[Data excerpts]

....

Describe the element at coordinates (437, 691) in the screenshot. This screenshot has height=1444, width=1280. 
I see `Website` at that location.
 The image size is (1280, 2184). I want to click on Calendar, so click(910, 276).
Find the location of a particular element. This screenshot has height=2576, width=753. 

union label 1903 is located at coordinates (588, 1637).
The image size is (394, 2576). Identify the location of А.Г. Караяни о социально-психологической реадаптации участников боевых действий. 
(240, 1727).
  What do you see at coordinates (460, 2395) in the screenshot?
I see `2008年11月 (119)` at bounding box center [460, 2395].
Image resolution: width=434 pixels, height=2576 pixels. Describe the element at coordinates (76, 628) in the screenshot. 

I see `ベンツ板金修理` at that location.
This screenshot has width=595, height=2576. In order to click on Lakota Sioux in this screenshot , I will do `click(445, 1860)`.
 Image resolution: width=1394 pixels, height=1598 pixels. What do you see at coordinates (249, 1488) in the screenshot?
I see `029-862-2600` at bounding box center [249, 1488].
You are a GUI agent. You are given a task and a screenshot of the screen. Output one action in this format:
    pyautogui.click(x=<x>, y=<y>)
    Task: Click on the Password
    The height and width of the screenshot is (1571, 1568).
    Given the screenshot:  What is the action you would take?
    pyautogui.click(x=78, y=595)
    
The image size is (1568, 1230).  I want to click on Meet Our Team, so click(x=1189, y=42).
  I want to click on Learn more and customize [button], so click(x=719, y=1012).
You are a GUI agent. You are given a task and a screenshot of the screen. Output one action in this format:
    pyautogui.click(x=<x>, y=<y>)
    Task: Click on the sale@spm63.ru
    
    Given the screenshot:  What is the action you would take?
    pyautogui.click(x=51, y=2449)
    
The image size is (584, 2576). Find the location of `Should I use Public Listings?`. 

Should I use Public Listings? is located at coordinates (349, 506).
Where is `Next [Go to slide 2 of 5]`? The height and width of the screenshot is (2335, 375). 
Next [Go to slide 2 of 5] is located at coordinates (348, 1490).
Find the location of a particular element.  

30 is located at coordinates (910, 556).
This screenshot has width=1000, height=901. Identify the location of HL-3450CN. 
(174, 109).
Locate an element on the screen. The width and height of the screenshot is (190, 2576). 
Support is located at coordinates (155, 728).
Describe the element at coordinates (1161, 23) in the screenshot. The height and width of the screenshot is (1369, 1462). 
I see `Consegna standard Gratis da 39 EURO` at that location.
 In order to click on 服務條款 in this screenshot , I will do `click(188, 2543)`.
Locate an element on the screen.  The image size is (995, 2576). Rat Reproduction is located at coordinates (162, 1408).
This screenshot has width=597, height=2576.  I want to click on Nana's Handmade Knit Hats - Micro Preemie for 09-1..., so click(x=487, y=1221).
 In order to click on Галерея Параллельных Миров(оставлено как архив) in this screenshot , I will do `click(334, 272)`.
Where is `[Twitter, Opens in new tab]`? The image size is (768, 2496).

....

[Exercise directions] Give back, word for word, only the lines from the one containing "In order to click on Галерея" through the closing line of the entries.

[Finished exercise]
 In order to click on Галерея Параллельных Миров(оставлено как архив) in this screenshot , I will do `click(334, 272)`.
Where is `[Twitter, Opens in new tab]`? The image size is (768, 2496).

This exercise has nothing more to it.